Kafka solves this by inserting a durable, replayable log between producers and consumers. Producers write to topics without knowing who reads them. Consumers read at their own pace without knowing who writes. This decoupling is the foundational property that makes Kafka valuable for ML systems specifically - because ML systems have a deeply asymmetric relationship with data: a single feature can be consumed by dozens of models, and a single upstream system can feed hundreds of features.

The other critical property is durability and replay. When you need to retrain a model, you need historical data. When you deploy a new model version and need to backfill its feature values, you replay from an offset. When a consumer fails and recovers, it picks up where it left off. None of this is possible with direct streaming connections. Kafka's log retention makes it a time machine for ML data.


Historical Context

Apache Kafka was created at LinkedIn by Jay Kreps, Neha Narkhede, and Jun Rao, open-sourced in 2011. The name comes from Franz Kafka - Jay Kreps was reading Kafka at the time and thought it was a fitting name for a system built around writing. The original use case was activity tracking: LinkedIn needed to pipeline hundreds of billions of user activity events per day from the website into their Hadoop cluster for analytics.

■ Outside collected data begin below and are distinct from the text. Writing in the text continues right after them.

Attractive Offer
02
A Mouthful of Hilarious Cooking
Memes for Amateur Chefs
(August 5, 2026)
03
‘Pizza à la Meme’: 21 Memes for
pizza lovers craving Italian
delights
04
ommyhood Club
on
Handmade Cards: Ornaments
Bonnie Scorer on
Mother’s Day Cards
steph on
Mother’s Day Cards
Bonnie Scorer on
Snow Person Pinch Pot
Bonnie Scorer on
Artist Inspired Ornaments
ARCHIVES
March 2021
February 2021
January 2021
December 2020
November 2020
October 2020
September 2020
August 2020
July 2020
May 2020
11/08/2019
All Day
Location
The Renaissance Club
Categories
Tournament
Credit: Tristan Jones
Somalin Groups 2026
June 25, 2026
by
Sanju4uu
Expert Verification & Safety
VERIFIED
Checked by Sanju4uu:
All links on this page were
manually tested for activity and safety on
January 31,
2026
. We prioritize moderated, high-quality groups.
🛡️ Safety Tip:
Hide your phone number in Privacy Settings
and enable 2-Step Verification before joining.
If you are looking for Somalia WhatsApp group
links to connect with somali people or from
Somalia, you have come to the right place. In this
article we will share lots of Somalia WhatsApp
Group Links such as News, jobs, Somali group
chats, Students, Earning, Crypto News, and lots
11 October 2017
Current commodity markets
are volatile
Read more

The key insight that distinguished Kafka from existing message queues (RabbitMQ, ActiveMQ) was treating the log as the primary storage abstraction. Messages are not deleted when consumed - they are retained for a configurable window (days or weeks). Multiple independent consumers can read the same messages at different offsets. This log-centric design made Kafka a natural fit for ML pipelines, which often require the same events to be consumed by stream processors, batch training jobs, monitoring systems, and audit logs simultaneously.

Confluent, founded by the original Kafka creators in 2014, added the Schema Registry, Kafka Connect, and KSQL - the ecosystem components that transform raw Kafka into a complete data platform.

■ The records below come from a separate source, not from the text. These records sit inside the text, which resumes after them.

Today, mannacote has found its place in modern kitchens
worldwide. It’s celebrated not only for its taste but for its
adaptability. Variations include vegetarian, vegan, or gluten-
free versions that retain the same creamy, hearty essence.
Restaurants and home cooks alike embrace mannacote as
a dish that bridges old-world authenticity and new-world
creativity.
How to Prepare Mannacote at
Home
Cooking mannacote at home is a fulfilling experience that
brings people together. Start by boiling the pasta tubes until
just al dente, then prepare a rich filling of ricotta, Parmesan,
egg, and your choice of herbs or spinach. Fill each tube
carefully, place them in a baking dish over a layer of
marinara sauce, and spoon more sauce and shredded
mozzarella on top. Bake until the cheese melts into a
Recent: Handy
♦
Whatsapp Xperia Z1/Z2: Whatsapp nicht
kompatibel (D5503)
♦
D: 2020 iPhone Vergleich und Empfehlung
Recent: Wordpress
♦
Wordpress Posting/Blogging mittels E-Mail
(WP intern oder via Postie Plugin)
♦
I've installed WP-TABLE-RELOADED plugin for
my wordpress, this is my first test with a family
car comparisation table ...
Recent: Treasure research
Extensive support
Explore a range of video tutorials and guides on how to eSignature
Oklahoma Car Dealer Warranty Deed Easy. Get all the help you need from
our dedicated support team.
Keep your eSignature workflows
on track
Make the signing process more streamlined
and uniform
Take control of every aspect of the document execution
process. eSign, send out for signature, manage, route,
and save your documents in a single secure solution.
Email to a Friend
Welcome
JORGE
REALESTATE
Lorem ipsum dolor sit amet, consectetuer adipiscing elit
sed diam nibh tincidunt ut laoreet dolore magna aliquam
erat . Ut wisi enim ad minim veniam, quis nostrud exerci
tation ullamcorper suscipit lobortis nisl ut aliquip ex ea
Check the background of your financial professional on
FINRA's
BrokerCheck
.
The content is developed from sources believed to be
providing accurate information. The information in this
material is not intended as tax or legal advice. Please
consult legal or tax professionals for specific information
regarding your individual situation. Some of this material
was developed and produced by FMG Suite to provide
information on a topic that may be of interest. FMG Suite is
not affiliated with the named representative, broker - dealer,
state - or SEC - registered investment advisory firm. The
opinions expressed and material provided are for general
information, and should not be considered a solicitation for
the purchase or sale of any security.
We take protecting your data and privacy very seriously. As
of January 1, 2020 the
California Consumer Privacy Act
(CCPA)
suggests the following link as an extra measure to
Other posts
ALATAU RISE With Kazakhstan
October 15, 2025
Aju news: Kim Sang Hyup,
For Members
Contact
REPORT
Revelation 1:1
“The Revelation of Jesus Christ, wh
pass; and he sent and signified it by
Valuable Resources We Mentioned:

Kafka's Role in ML Systems

Think of Kafka as the central nervous system of an ML platform. Information flows from the periphery (upstream systems) inward (to feature computation) and then back out (to model serving, monitoring, and retraining). Without a central bus, this information flow is chaotic and brittle. With Kafka, it becomes structured and observable.

Three Topic Types in an ML System

Every ML Kafka deployment has the same three categories of topics. Understanding this taxonomy is essential for designing a clean architecture.

1. Raw Event Topics - the unprocessed signals from upstream systems. These contain transactions, clicks, sensor readings, database change events. They are append-only and retained for days or weeks for replay. Schema evolution happens here most often, which is why Schema Registry matters most for these topics.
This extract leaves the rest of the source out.